So the share price of Lloyds Bank has just about squeaked above the level where the taxpayers start to make a profit on our involuntary investment.
You have to play around a bit with the figures to claim even that, for though the Treasury claims we are square at anything above 61.5 pence, it actually paid an average price of more than 73 pence a share and the gap is covered by insurance charges the government earned from guaranteeing Lloyds' bad debts, guarantees that were never called. To be sensible you should also look at the funding costs of the government stake and the opportunity cost of what it might otherwise have done with its – or rather our – money. You would in any case want a pretty clear headroom above your selling price before you tried to place the shares back on the market.
So, a share sale is not imminent. The significance of the share price movement is something else. It is a symbol of healing. It has taken a long time but Lloyds has got to grips with most of the legacy problems from HBOS and in another year or so it will be possible to feel that this element of the banking crisis is over.
It will not be back to normal because the new normal in banking will be quite different – more cautious, more focused – than the old normal.

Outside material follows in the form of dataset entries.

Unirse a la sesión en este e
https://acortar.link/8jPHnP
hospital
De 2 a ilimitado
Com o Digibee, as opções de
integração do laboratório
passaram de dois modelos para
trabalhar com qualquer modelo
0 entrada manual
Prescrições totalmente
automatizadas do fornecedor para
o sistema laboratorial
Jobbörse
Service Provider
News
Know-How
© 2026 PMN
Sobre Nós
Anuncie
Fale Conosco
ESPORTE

But a line will have been passed and if taxpayers end up making a profit on the entire episode, which given the risk they were forced to take on, is as it should be.

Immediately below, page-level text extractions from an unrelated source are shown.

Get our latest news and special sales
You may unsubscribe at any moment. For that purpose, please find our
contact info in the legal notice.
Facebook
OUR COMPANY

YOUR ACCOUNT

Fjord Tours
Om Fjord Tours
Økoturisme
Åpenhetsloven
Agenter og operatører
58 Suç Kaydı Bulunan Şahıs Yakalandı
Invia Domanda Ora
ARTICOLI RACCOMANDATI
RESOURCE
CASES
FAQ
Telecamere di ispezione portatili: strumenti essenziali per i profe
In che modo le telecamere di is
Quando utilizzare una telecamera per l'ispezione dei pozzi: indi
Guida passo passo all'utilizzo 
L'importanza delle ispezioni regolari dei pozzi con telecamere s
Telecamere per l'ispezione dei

The Royal Bank of Scotland tale is a more difficult one, as the share price shows. It is around 336p but needs to go above 500p to get us out ahead, though again you could allow for the debt insurance fees and say it was a bit lower. The stake is double the size – more than 80 per cent held by the taxpayer as opposed to 39 per cent – and you don't want to be in a hurry to sell given that overhang.
Sensibly, that sale should be three or four years off. In the end there is no reason why we taxpayers should not end up making a profit too.